# [WHAT YOU HAVE TO DO]
Reproduce exactly the lines from the one containing "La poutre IPN, c’est l’ossature invi" through the last line of the records below, both included, and nothing else.

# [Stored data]
=== Section Start ===
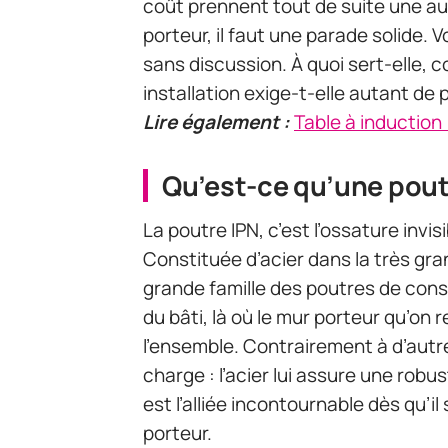
coût prennent tout de suite une au
porteur, il faut une parade solide. 
sans discussion. À quoi sert-elle, 
installation exige-t-elle autant de
Lire également :
Table à induction 
Qu’est-ce qu’une pout
La poutre IPN, c’est l’ossature invi
Constituée d’acier dans la très gran
grande famille des poutres de const
du bâti, là où le mur porteur qu’on r
l’ensemble. Contrairement à d’autres
charge : l’acier lui assure une robu
est l’alliée incontournable dès qu’il
porteur.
=== Section End ===
# [RESPONSE FOR THIS EXERCISE]
La poutre IPN, c’est l’ossature invi
Constituée d’acier dans la très gran
grande famille des poutres de const
du bâti, là où le mur porteur qu’on r
l’ensemble. Contrairement à d’autres
charge : l’acier lui assure une robu
est l’alliée incontournable dès qu’il
porteur.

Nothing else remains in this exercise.